#### Work request:
Begin with the line that holds "ИПОТЕКА НА НОВОСТРОЙ" and repeat each line after it exactly, ending with the last line of the listing.

#### Given data:
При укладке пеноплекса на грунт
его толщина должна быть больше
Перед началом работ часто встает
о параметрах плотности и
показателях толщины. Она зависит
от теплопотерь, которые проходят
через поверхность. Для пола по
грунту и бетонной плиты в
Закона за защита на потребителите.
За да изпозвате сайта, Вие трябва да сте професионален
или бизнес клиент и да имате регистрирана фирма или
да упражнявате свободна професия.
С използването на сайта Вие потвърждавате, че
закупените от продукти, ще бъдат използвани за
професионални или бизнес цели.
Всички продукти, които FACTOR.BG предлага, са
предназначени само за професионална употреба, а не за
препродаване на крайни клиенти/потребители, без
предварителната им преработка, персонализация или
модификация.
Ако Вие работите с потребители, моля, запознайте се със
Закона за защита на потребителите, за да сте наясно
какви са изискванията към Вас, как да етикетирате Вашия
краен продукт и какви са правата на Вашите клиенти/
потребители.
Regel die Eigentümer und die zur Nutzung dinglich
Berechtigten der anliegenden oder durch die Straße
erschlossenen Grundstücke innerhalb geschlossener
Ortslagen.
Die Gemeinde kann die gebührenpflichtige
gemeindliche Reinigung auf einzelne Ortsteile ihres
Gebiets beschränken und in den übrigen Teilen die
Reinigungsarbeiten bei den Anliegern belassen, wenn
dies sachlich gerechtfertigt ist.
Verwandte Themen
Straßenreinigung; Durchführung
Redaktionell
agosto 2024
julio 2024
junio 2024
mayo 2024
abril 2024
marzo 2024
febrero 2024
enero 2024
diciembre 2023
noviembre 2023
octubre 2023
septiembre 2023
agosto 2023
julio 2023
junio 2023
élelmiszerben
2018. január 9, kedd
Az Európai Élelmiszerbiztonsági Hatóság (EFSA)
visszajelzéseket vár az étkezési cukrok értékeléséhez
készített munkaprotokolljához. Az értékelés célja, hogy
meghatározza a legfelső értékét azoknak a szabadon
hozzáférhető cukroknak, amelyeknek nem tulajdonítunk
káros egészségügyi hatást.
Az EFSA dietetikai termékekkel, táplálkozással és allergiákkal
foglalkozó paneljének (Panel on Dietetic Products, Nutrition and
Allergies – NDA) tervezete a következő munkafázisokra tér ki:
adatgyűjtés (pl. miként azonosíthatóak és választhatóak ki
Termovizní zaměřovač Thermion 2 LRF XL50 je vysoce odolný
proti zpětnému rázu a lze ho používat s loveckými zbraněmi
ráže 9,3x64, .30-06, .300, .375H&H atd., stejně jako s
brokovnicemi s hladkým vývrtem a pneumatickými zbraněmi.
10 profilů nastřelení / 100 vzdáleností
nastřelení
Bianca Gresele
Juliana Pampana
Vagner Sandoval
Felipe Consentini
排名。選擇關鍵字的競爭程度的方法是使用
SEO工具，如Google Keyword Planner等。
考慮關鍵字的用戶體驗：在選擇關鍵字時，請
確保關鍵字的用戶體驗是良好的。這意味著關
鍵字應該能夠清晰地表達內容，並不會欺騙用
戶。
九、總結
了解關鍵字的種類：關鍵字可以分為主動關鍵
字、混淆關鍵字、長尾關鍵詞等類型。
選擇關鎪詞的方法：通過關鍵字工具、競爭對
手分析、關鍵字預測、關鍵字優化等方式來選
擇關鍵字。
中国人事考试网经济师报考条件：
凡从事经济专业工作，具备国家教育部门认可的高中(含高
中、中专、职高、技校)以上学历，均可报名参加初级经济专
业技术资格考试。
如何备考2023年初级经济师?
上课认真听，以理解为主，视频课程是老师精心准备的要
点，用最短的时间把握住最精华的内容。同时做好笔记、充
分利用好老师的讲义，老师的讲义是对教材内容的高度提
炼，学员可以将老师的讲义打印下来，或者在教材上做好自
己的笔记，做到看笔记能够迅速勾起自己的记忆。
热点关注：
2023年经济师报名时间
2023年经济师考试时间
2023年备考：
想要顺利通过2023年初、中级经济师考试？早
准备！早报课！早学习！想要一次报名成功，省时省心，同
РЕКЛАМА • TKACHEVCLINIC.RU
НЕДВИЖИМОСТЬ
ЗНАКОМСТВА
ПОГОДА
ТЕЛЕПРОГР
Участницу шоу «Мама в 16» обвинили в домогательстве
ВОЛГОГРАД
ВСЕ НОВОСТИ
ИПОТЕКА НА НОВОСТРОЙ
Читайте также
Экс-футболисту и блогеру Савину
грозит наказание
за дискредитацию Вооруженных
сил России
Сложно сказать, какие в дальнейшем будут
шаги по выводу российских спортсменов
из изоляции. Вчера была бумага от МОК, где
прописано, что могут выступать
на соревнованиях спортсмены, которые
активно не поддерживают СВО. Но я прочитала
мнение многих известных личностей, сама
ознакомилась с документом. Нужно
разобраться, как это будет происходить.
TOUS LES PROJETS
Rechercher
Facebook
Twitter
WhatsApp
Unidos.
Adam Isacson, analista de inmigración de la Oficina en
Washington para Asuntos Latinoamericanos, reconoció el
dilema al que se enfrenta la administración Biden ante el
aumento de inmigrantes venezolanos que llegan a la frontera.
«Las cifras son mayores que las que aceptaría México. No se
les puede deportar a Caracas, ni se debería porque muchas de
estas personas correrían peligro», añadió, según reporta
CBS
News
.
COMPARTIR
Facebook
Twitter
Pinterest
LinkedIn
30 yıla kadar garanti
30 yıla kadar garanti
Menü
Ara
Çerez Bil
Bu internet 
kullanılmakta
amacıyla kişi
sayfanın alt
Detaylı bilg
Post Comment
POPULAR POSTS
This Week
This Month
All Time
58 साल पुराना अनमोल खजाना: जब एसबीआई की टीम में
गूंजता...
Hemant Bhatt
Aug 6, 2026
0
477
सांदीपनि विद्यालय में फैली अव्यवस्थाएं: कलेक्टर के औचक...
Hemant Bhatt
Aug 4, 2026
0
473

#### Your solution:
ИПОТЕКА НА НОВОСТРОЙ
Читайте также
Экс-футболисту и блогеру Савину
грозит наказание
за дискредитацию Вооруженных
сил России
Сложно сказать, какие в дальнейшем будут
шаги по выводу российских спортсменов
из изоляции. Вчера была бумага от МОК, где
прописано, что могут выступать
на соревнованиях спортсмены, которые
активно не поддерживают СВО. Но я прочитала
мнение многих известных личностей, сама
ознакомилась с документом. Нужно
разобраться, как это будет происходить.
TOUS LES PROJETS
Rechercher
Facebook
Twitter
WhatsApp
Unidos.
Adam Isacson, analista de inmigración de la Oficina en
Washington para Asuntos Latinoamericanos, reconoció el
dilema al que se enfrenta la administración Biden ante el
aumento de inmigrantes venezolanos que llegan a la frontera.
«Las cifras son mayores que las que aceptaría México. No se
les puede deportar a Caracas, ni se debería porque muchas de
estas personas correrían peligro», añadió, según reporta
CBS
News
.
COMPARTIR
Facebook
Twitter
Pinterest
LinkedIn
30 yıla kadar garanti
30 yıla kadar garanti
Menü
Ara
Çerez Bil
Bu internet 
kullanılmakta
amacıyla kişi
sayfanın alt
Detaylı bilg
Post Comment
POPULAR POSTS
This Week
This Month
All Time
58 साल पुराना अनमोल खजाना: जब एसबीआई की टीम में
गूंजता...
Hemant Bhatt
Aug 6, 2026
0
477
सांदीपनि विद्यालय में फैली अव्यवस्थाएं: कलेक्टर के औचक...
Hemant Bhatt
Aug 4, 2026
0
473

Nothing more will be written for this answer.